- **Task instructions**
Drop the images; return everything else in the listing below exactly.
# # # # # # #
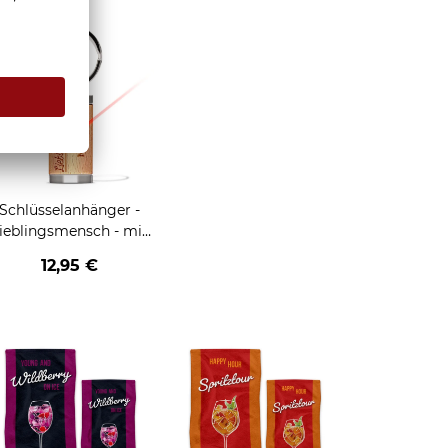
Schlüsselanhänger -
ieblingsmensch - mit
ame - rechteckig aus
12,95 €
chtholz - 24 x 48 mm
# # # # # # #
- **Response to this exercise**
Schlüsselanhänger -
ieblingsmensch - mit
ame - rechteckig aus
12,95 €
chtholz - 24 x 48 mm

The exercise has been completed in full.